── Records supplied ──

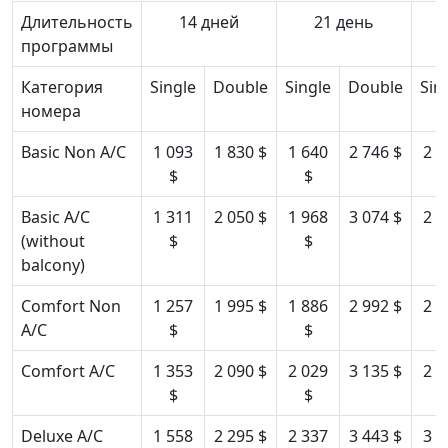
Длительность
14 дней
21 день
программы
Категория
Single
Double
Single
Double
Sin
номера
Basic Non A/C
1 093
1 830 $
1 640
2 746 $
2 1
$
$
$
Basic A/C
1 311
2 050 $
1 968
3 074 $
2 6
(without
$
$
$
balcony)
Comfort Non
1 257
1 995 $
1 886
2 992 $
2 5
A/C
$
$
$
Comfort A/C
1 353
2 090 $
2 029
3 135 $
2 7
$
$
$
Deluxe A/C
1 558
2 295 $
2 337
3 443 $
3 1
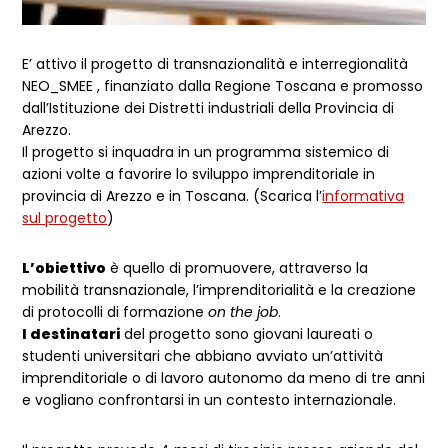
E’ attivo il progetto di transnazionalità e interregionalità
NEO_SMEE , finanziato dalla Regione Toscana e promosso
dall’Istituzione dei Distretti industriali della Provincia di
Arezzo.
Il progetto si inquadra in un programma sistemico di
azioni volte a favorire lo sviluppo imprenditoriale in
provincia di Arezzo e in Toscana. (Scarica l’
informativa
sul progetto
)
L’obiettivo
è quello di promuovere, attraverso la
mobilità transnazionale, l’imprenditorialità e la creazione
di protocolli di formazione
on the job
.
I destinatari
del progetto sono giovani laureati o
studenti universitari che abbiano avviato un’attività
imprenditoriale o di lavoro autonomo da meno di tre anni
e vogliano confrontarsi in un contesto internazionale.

───
── Records supplied ──

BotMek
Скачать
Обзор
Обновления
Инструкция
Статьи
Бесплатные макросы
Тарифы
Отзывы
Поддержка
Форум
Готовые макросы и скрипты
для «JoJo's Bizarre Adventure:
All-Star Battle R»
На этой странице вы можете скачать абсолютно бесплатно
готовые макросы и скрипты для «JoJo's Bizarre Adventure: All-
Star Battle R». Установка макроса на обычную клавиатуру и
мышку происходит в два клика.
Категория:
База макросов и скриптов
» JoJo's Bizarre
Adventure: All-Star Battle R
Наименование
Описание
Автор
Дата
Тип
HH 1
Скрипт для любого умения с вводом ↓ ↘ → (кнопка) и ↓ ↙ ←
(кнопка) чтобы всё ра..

───
── Records supplied ──

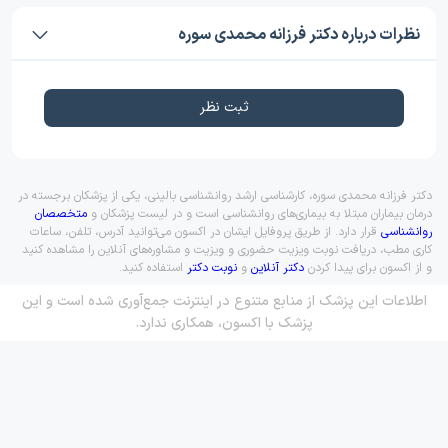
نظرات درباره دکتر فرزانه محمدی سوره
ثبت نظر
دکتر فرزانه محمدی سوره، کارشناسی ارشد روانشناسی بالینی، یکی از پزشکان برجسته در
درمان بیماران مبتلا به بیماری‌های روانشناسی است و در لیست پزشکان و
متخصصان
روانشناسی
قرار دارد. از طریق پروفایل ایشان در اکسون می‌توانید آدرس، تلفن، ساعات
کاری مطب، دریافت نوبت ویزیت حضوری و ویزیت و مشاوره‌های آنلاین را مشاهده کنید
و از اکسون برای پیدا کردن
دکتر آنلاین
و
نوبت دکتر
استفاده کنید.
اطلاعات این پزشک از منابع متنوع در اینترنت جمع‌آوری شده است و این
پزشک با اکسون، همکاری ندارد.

───

▶ _Description of the task_
Find every line with "اکسون" in the listing and state how many there are, nothing else.

▶ _Result below_
3